At lower levels of government, the answer may still be blowing in the wind. But the direction in which the wind is blowing has changed.

Tossing Pebbles in the Stream said...

I am enjoying the judgement against Ford. I will never understand how he ever got enough votes to win in the first place. I used to think Toronto was a world class city the a level of sophistication. "Who let the yahoos out." If he loses the other court case it will cost him $$$$$$$$. That will look good on him too.

One thing Ford shares with Harper is they both see "democracy" as an inconvenience to ruling and must be worked around.

Owen Gray said...

And today's ruling was about less than $3200, Philip. The Integrity Commissioner told him he'd have to pay it back and Ford refused to do so.

Our present masters insist on getting their own way. We're fortunate that the courts are not impressed by Mr. Ford and his ilk.

the salamander said...

I think Stephen Harper is going to have to be continually slammed with what he is actually doing.. to democracy & parliament, the Canadian environment and most if not all of the responsibilities represented by his Ministers and their portfolios.

Why Harper and Baird are getting away with inflicting their personal ideology re Israel or Iran instead of the wishes or views of Canadians via plebiscite is beyond me. We need a thousand more like Michael Harris.. and we need their voices to reach Canadian voters.

Political jackals like Joe Oliver, Peter Kent, and Keith Ashfield are seemingly enacting Harper's destructive vision and wishes against Canada's environment.

All the insane legislation coming out of the Pandora's Box of this majority government and its Omnibus 'Budgets' is so oil and gas can be shipped out of the country. The land, waters, air all under attack for petro profits and tax revenue... and so creeps like Mackay, Clement, Flaherty, Van Loan et al can pretend to be oil sheiks and order fighter jets to fight in foreign lands.

These runaway sanctimonious political animals have forgotten they are public servants with job descriptions. Job # 1 is to serve Canada and Canadians and listen to, respect and protect their wishes and needs.

At the very least, The Harper Government must be contained and restrained within a minority position. Ideally the Harper MP's and Ministers defeated in the next election will include the most sanctimonious and dangerous of a bad lot.

This will all take a huge viral and loud, accurate and scathing.. very effective and efficient effort from independent bloggers, artists and scientists, scholars, researchers, writers etc.. as well as our best and brightest working in more mainstream media, entertainment and sports channels.

This is the horsepower.. of thousands and thousands of clear Canadian voices. This is who current opposition parties should be trying to harness to subdue the Harper Government.

Owen Gray said...

Even in a minority situation, salamander, Harper governed as if he had a majority.

The only way to stop his progress is to send him back to the opposition benches.
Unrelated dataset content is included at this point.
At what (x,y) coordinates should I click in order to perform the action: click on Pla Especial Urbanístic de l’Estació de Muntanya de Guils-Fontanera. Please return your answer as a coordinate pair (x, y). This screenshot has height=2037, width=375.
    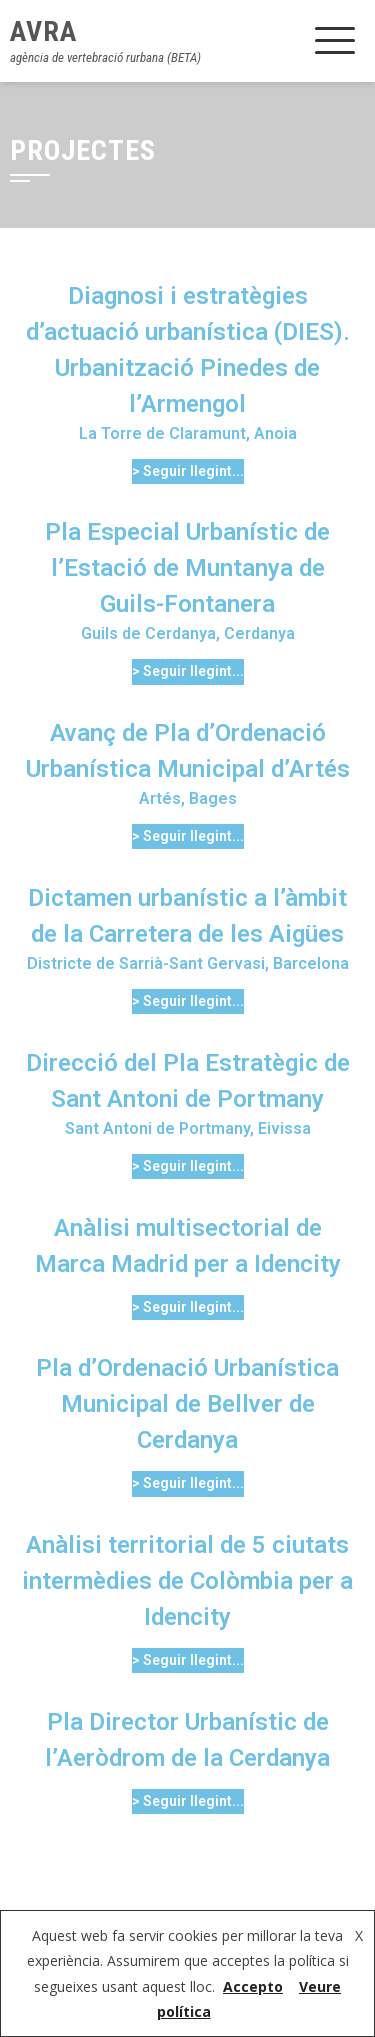
    Looking at the image, I should click on (187, 568).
My bet is that he cannot stomach being the Leader of the Opposition.

the salamander said...

I disagree.. The situation is dire.. toxic.. criminal

The Prime Directive is 'Stop Harper' .. Remove his Majority .. Its all come apart under his ability to simply jam his ideological crap legislation tyranny through without any real censure, oversight or hindrance.

If Mr Harper, his backers and backroom cabin boy advisors/strategists think another prorogue as a minority government defending its shallow ethics via bizarre barking dog idealogues like John Baird is rational, ethical, defensible or Canadian in any way.. I say let them try it out..

I want to see if another Governor General will let Harper get away with steamrollering democracy and Canadian's dreams and wishes. Then I'll understand exactly how truly and irredeemably bankrupt our political system and parliament has become.

Owen Gray said...

I don't think we're that far apart, salamander. We both believe that Harper -- in either a majority or a minority government -- is toxic for Canadian democracy.

The real problem we face is uniting the progressive forces opposed to him, and then getting them to the polls.

His candidate in yesterday's byelection in Calgary only garnered 37% of the vote -- and only 28% of those who could have voted did vote.